Activity: Examine the records and identify each line that includes the string "Kronen". Copy those lines.

○ ○ ○ ○

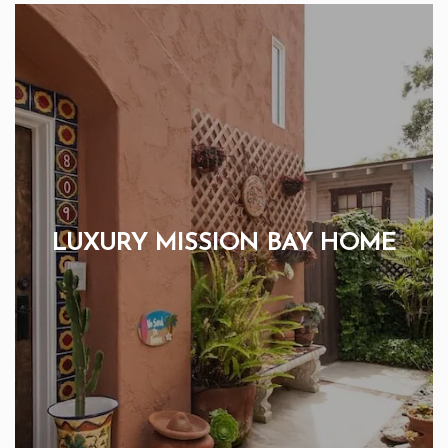
LUXURY MISSION BAY HOME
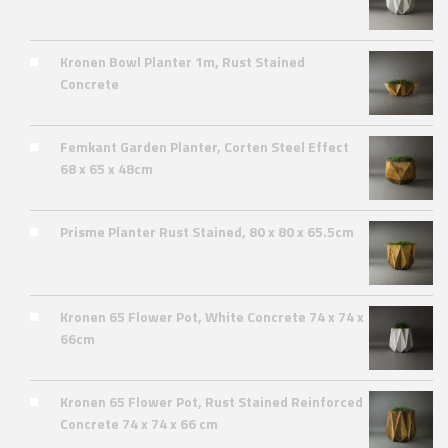
Kronen Bowl Planter 1m, Rust Stained
Concrete
Femkant Garden Planter, Corten Steel Effect
68 x 65 x 48cm
Prisme Planter Rust Stained, 80 x 80 x 65.5cm
Kronen 65 Flower Pot, White Concrete 74 x 74 x
66cm
Kronen 65 Flower Pot, Rust Stained Reinforced
Concrete 74 x 74 x 66 cm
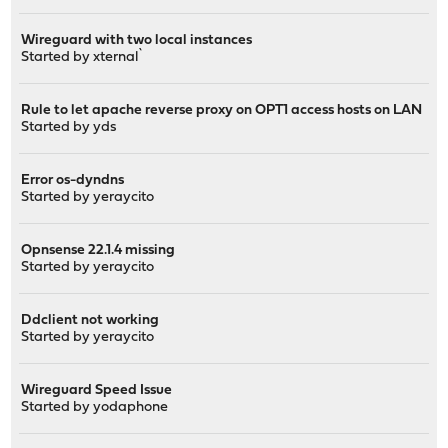
Wireguard with two local instances
Started by
xternal`
Rule to let apache reverse proxy on OPT1 access hosts on LAN
Started by
yds
Error os-dyndns
Started by
yeraycito
Opnsense 22.1.4 missing
Started by
yeraycito
Ddclient not working
Started by
yeraycito
Wireguard Speed Issue
Started by
yodaphone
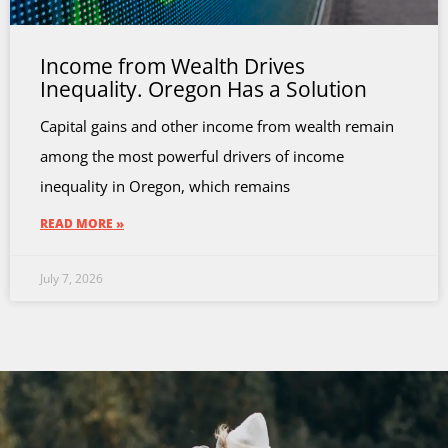
Income from Wealth Drives
Inequality. Oregon Has a Solution
Capital gains and other income from wealth remain
among the most powerful drivers of income
inequality in Oregon, which remains
READ MORE »
July 7, 2026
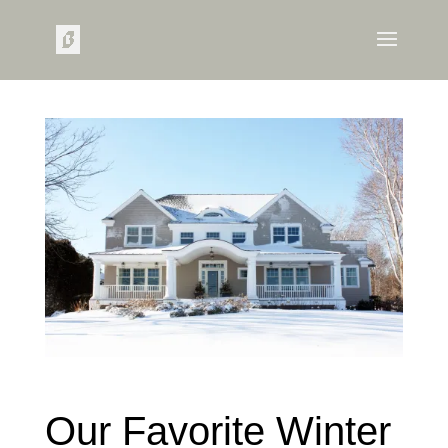
Our Favorite Winter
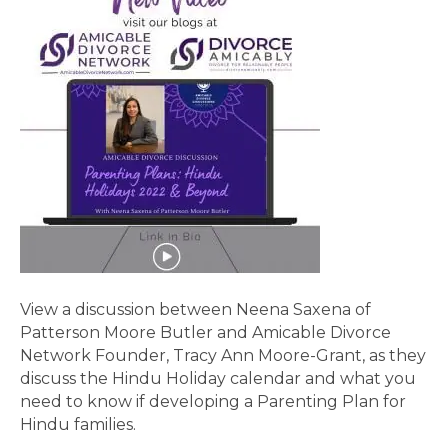
View a discussion between Neena Saxena of
Patterson Moore Butler and Amicable Divorce
Network Founder, Tracy Ann Moore-Grant, as they
discuss the Hindu Holiday calendar and what you
need to know if developing a Parenting Plan for
Hindu families.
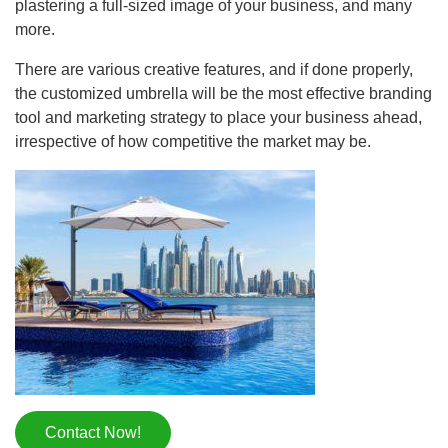
plastering a full-sized image of your business, and many
more.
There are various creative features, and if done properly,
the customized umbrella will be the most effective branding
tool and marketing strategy to place your business ahead,
irrespective of how competitive the market may be.
Contact Now!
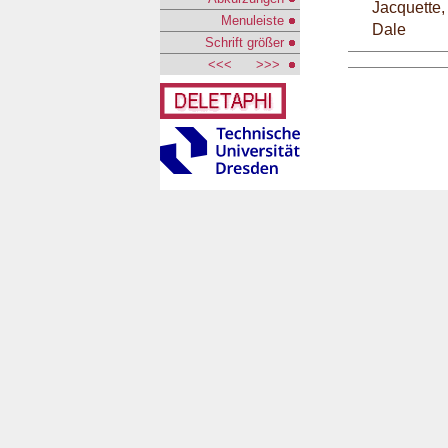
Jacquette,
Menuleiste
Dale
Schrift größer
<<<
>>>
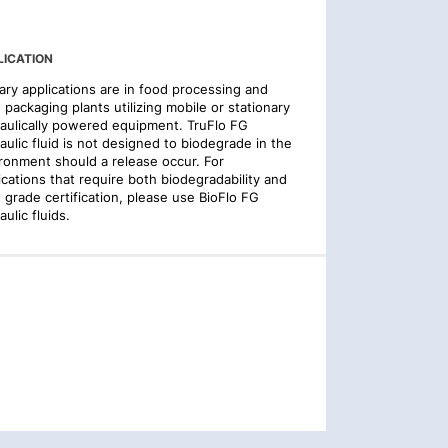
LICATION
ary applications are in food processing and
 packaging plants utilizing mobile or stationary
aulically powered equipment. TruFlo FG
aulic fluid is not designed to biodegrade in the
ronment should a release occur. For
ications that require both biodegradability and
 grade certification, please use BioFlo FG
aulic fluids.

○ ○ ○ ○

The completed task:
Kronen Bowl Planter 1m, Rust Stained
Kronen 65 Flower Pot, White Concrete 74 x 74 x
Kronen 65 Flower Pot, Rust Stained Reinforced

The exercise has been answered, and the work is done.